Public Status does not equal SLA. This is important for a number of reasons:
I consider the SLA to be the absolute minimum bar we need to meet in order not to hand our customers money. This isn’t the bar we’re actually trying to meet for our product, it is the absolute minimum.
We should do better than letting people know when we are hitting the absolute minimum bar for availability. If we start to detect a problem we should let people know so they can react accordingly.
The SLA doesn’t cover a number of products and features (there are 8 broad categories listed in that document and 10 on our status page). Even if we don’t cover it in our SLA, we should still let customers know if it stops working.
Not every customer is impacted by every outage.
Sometimes it can get lost that when we post to our status page we are not telling every single customer they will encounter a problem. We are telling them it’s more likely.
There are often incidents that do not impact certain classes of customers at all, or impact them only slightly. If you measure the raw “downtime minutes” of our status page it will give you an inaccurate impression of the actual downtime of a single customer.
Still, we don’t want to be beholden to transparency calculus and it’s important to separate our status page from our SLA, even if it makes us “look worse”.
We have hundreds of features.
As it turns out, we have a lot of things that can break. There are already 10 different buckets of “stuff” on our status page and that doesn’t even include email, dependabot, etc, etc.
We have a way to declare an incident without attaching it to a specific service which means I expect some of these features to break periodically and end up on the status page. It’s the nature of maintaining so many different features and products.
We can still do better.
The reality is that there are still plenty of places where we can do better with our availability (and we are working diligently in those areas).
Ultimately, nobody cares about the things we are trying to fix — they want GitHub to be reliable and available all the time — and our job is to get the complex system we steward to the point where things that break have so little impact as to not be noticed by our end users.

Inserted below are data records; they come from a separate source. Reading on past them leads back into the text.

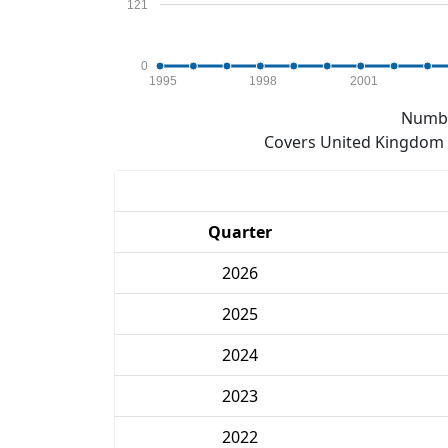
121
0
1995
1998
2001
Numbe
Covers United Kingdom e
Quarter
2026
2025
2024
2023
2022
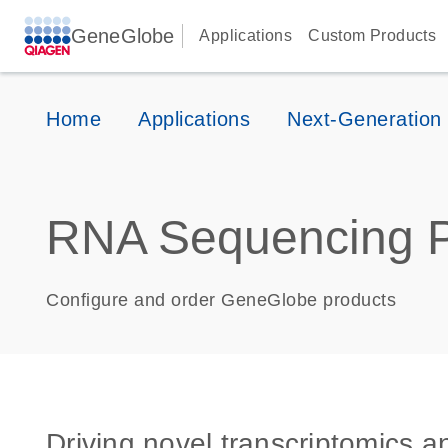
GeneGlobe
Applications
Custom Products
Home
Applications
Next-Generation
RNA Sequencing P
Configure and order GeneGlobe products
Driving novel transcriptomics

How to deal with statusing as a customer.
If you’re a customer it can feel pretty bad to see a service you rely on status. There are a few things you can do that might help you navigate the status page waters:
Always file support tickets when you encounter an outage, whether it has been reported on the status page or not. This might be intuitive, but sometimes customers assume that because we reported an outage they should not file a ticket. There are some good reasons to file support tickets: (1) we read them and compare them to outages so they will help make sure we can verify our own metrics, (2) we care about your feedback and it gets back to the engineering teams, (3) if you do encounter a time when we haven’t statused yet it is good to make sure we know.
Recognize that statusing doesn’t automatically mean impact to your day to day workflow (sometimes it does, but you should verify). All outages are not equal and it’s important to verify how you are impacted, rather than only rely on the status page updates.
Consider your backup plan for business critical operations. We publish an SLA to advertise our availability but some customers have higher demands than the published numbers. If you’re in that segment then you need to have a backup plan for an outage. At the least, you need to understand your dependencies and what your break glass scenarios are.
Conclusion
It’s important to remember there are humans at both ends of the status process and we are all (hopefully) trying our best to keep our software running as best we can. While some of the trappings of SLAs and impact can get tricky, it’s important to be as transparent as possible when statusing, while still respecting the giant megaphone that it represents.